|
Screening Room
Blade Runner: Final Cut (Ridley Scott, 1982)

While the differences between this cut and the ‘92 “director’s cut” are minor, the restoration is utterly amazing. The special effects in Blade Runner not only hold up extremely well, but compared to a large portion of the soulless computer generated imagery that dominates the screen today, they’re far superior. Blade Runner is the second most atmospheric science-fiction film ever made behind Kubrick’s masterful 2001: A Space Odyssey. The visual effects portray a dark, wet, smoky, dangerous metropolis with dazzling technological advances and a fascinating collision of cultures. The world envelops the viewer. The details of the imagery and the precise framing of the actors and locations convey emotion and feeling like few visual effects movies do today. The classic score by Vangelis adds to that sense of mystery and possibility. Only Alex Proyas’ Dark City rivals Blade Runner for such meticulously crafted and well executed imagery and sound in a recent sci-fi film. Harrison Ford is particularly good as Deckard, the blade runner sent to “retire” the nexus-6 replicants lead by Roy Batty (Rutger Hauer). There’s something transcendent about Hauer's famous death sequence. The rain, the emotion, the poetic dialogue...it’s one of those classic movie moments that will never be lost in time like tears in the rain. It’s moving, it’s epic, it’s brilliant.
The Cotton Club (Francis Ford Coppola, 1984)

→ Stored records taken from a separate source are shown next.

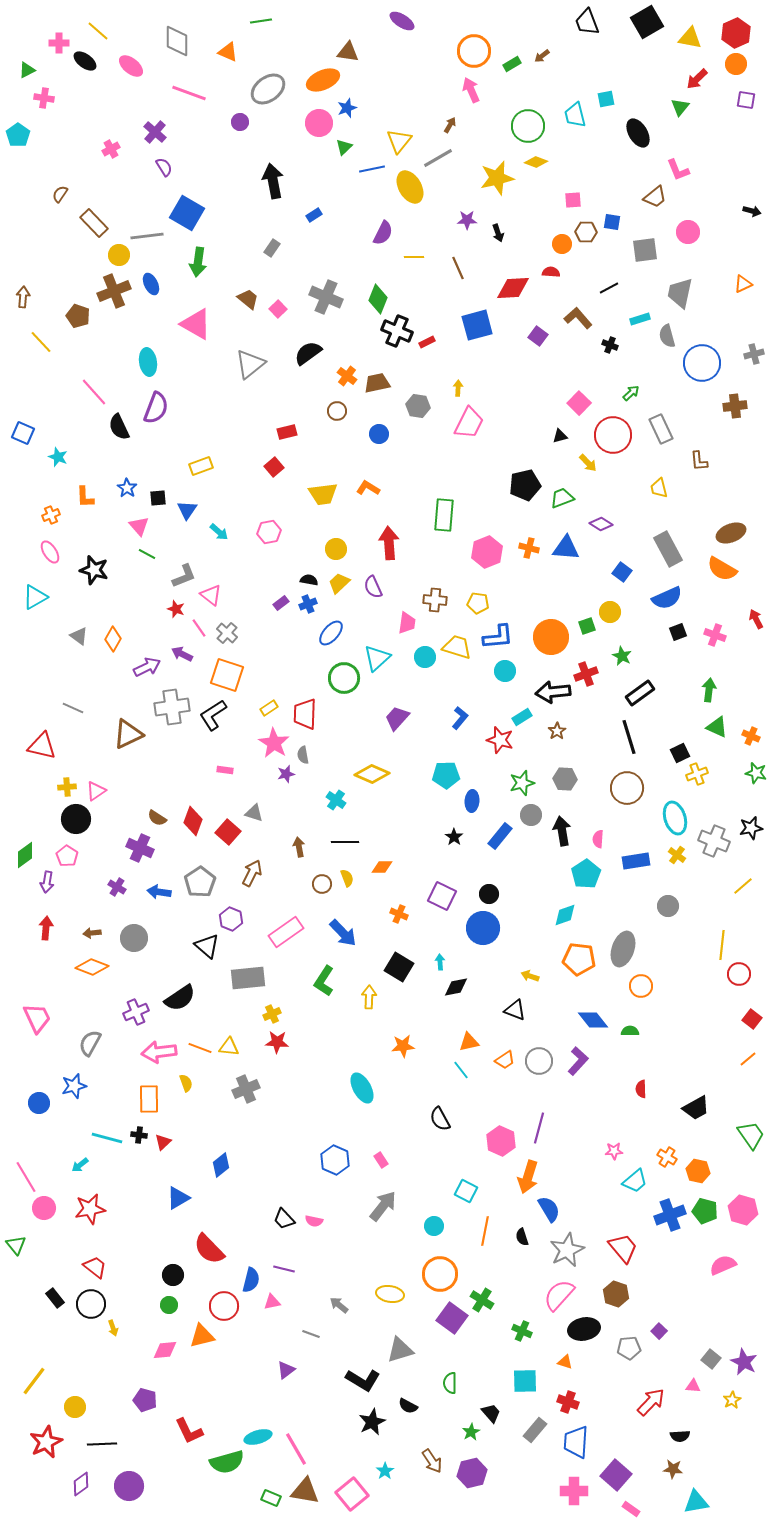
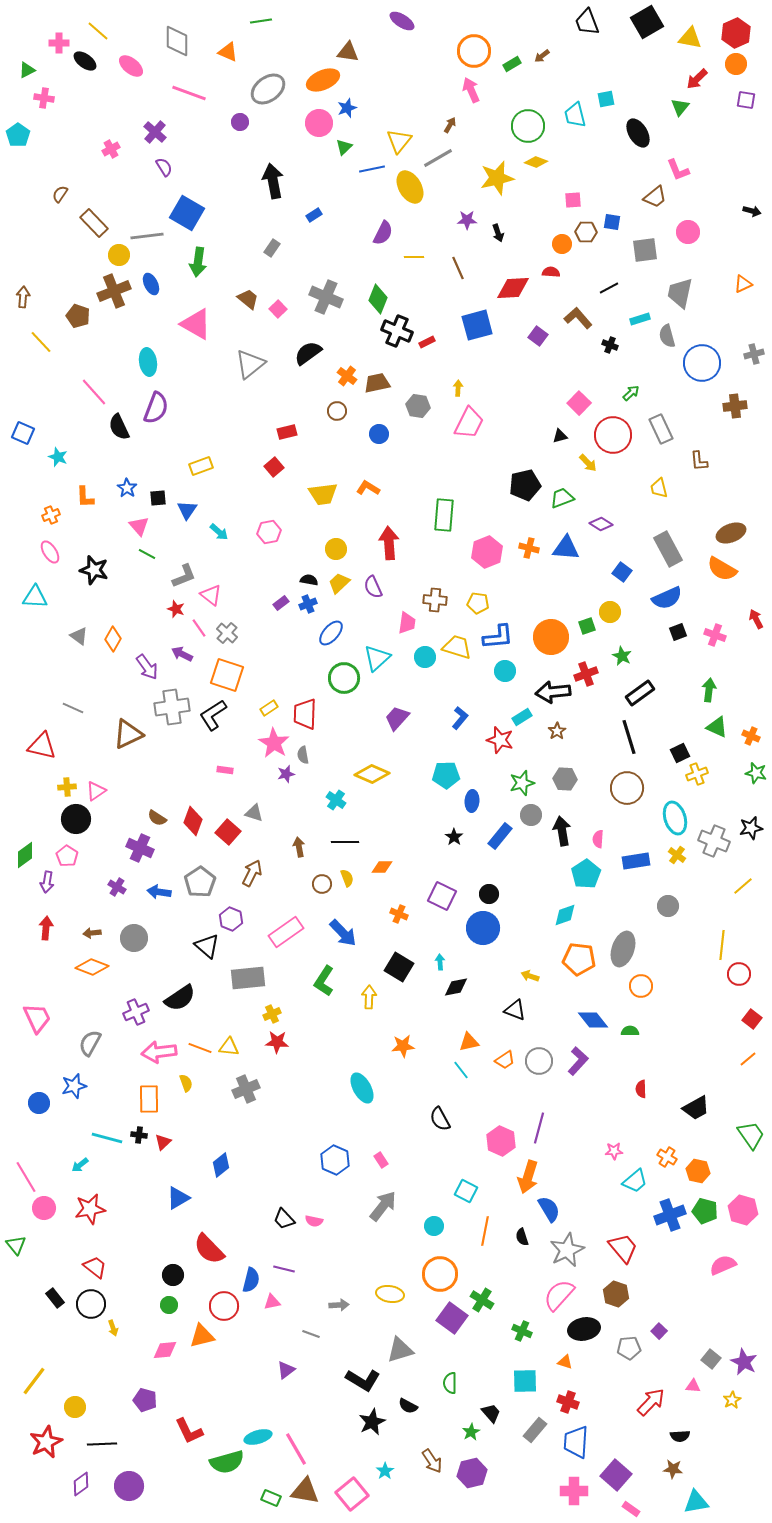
cyan triangle at (35, 597): rotated 32 degrees clockwise
purple arrow at (147, 667): rotated 80 degrees clockwise
gray arrow at (339, 1305): rotated 138 degrees clockwise
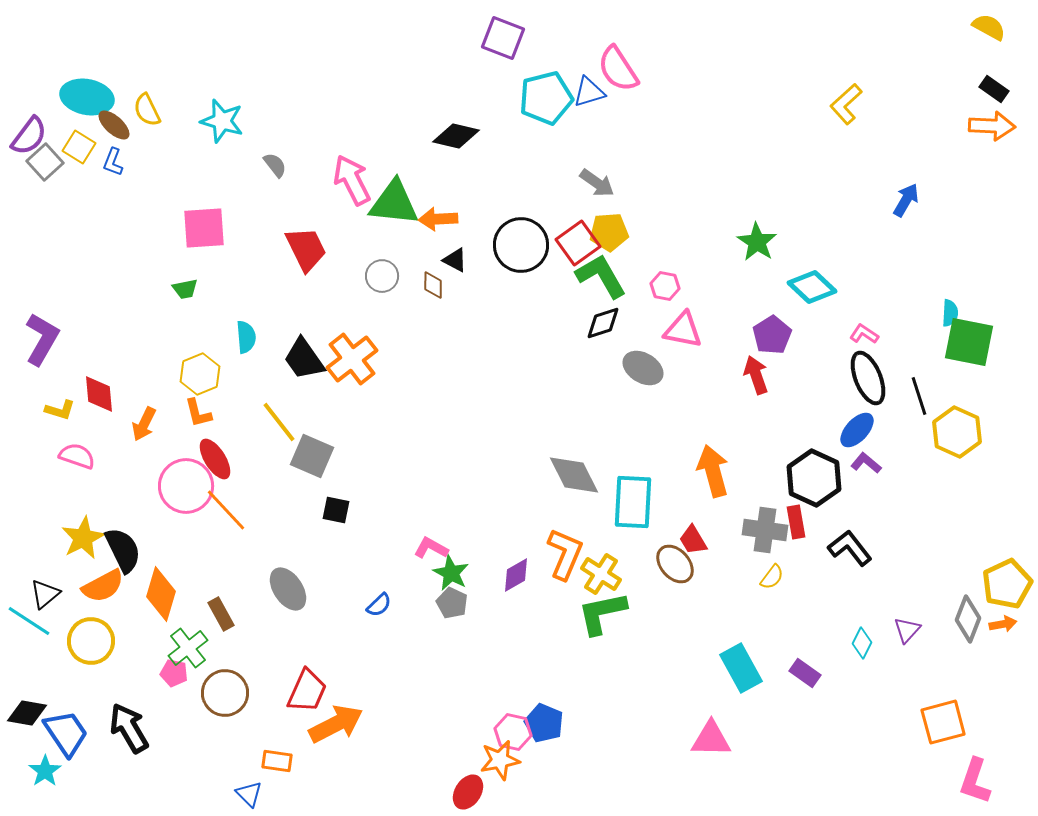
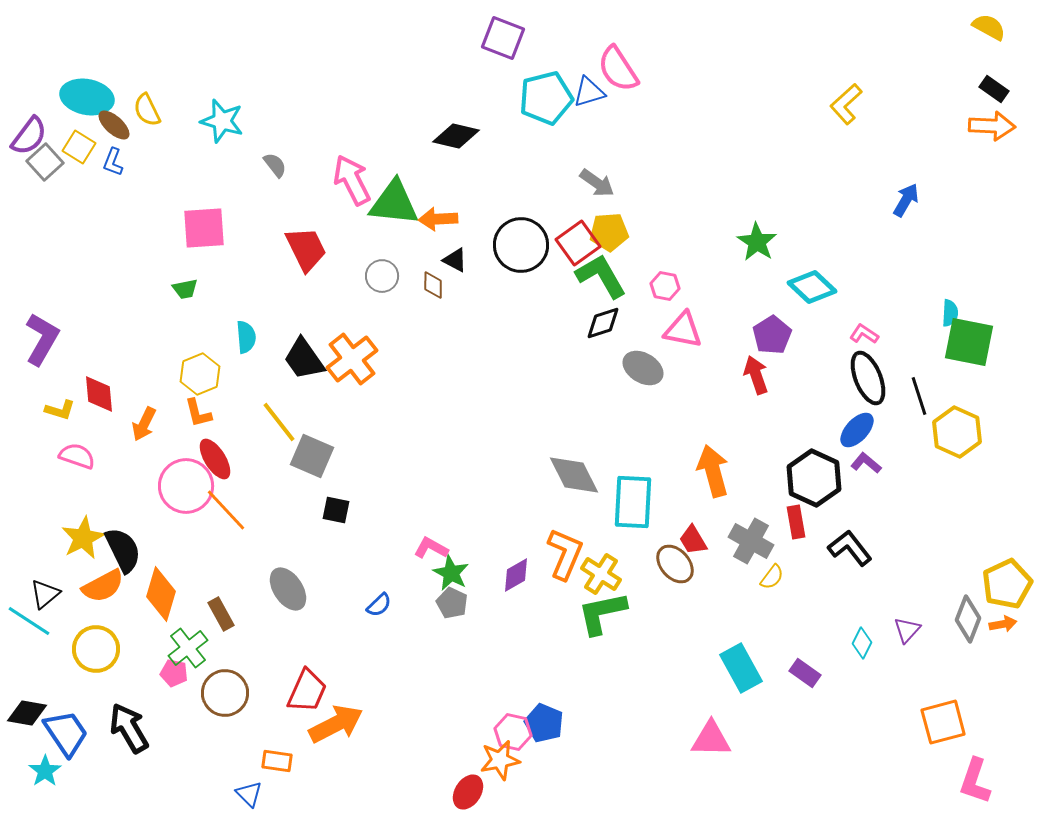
gray cross at (765, 530): moved 14 px left, 11 px down; rotated 21 degrees clockwise
yellow circle at (91, 641): moved 5 px right, 8 px down
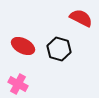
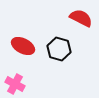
pink cross: moved 3 px left
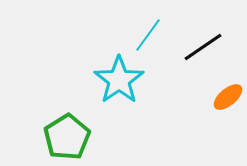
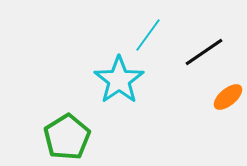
black line: moved 1 px right, 5 px down
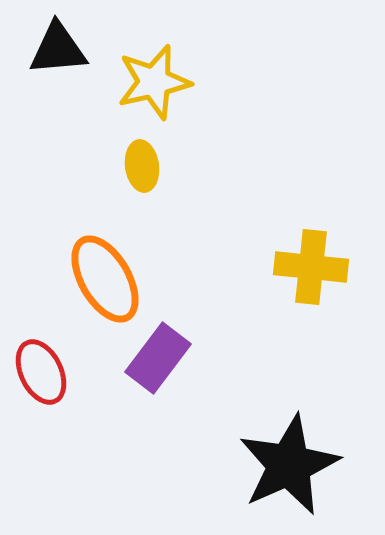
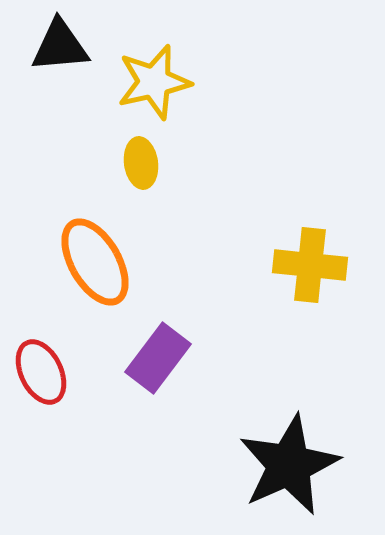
black triangle: moved 2 px right, 3 px up
yellow ellipse: moved 1 px left, 3 px up
yellow cross: moved 1 px left, 2 px up
orange ellipse: moved 10 px left, 17 px up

This film was a major critical and box-office disaster upon its release in 1984. Maybe expectations were too high or people just didn’t get it. Who knows? Either way, the film is considered one of Coppola’s lesser works. And yeah, if you compare it to his ‘70s masterpieces, it is. But compared to The Godfather I and II, Apocalypse Now and The Conversation, what isn’t a lesser film, right? The Cotton Club is an outrageous and entertaining period crime/musical epic that lovingly pays tribute to the classic style of gangster films and musicals of the 1930’s. Everything is overly theatrical and showy, the characters are larger-than-life, the acting is way overblown and the tone and themes are more comical than serious. Interestingly enough, The Cotton Club makes a great double-feature with De Palma’s similarly stylized and outrageous crime epic The Untouchables. If you liked De Palma’s film, then The Cotton Club is for you. Richard Gere stars as a Jazz musician who becomes involved with a ruthless gangster called “the dutch” (James Remar) while falling in love with a dame (a very young and beautiful Diane Lane) who dreams of owning her own club. Eventually he becomes the property of cotton club owner Owney Madden (a classic Bob Hoskins) and is sent to Hollywood where he stars in a slew of popular gangster films. Meanwhile Gregory Hines and his brother give us some incredible dancing, Tom Waits announces each new dance number at the club, Nicolas Cage chews up his scenes as a psychopathic criminal and Laurence Fishburne does his thing as a character based on Harlem gangster “Bumpy” Johnson. What’s not to love here?